→ EXERCISE DIRECTIONS
Go through the entries below and work out how many lines include "GLIDE". Answer with the number only.
#### STUDY MATERIAL ####
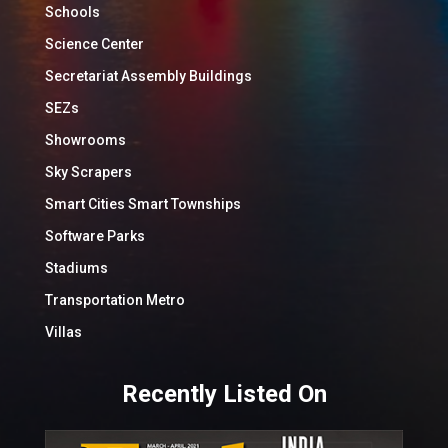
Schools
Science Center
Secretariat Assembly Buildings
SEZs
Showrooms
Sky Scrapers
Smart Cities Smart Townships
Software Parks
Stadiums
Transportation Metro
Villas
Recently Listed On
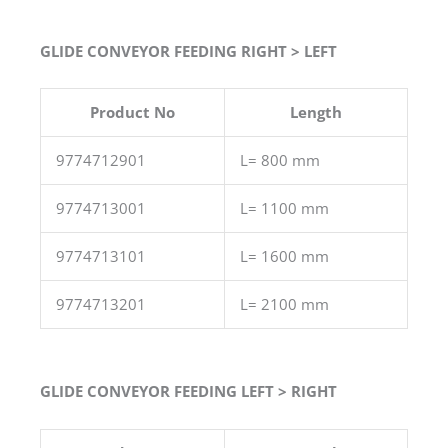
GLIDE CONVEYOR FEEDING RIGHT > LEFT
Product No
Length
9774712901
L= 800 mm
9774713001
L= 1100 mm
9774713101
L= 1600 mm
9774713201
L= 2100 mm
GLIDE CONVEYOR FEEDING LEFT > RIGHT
####
#### STUDY MATERIAL ####
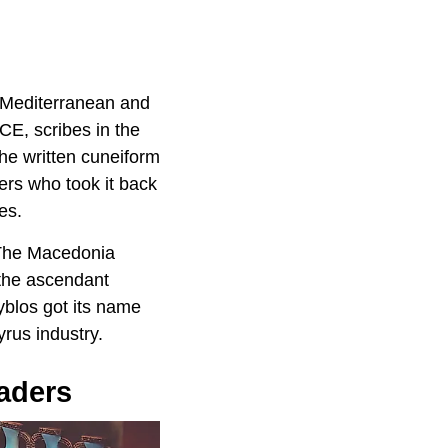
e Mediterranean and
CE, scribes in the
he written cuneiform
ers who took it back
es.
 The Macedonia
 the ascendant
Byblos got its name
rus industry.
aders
####
→ WRITTEN SOLUTION
2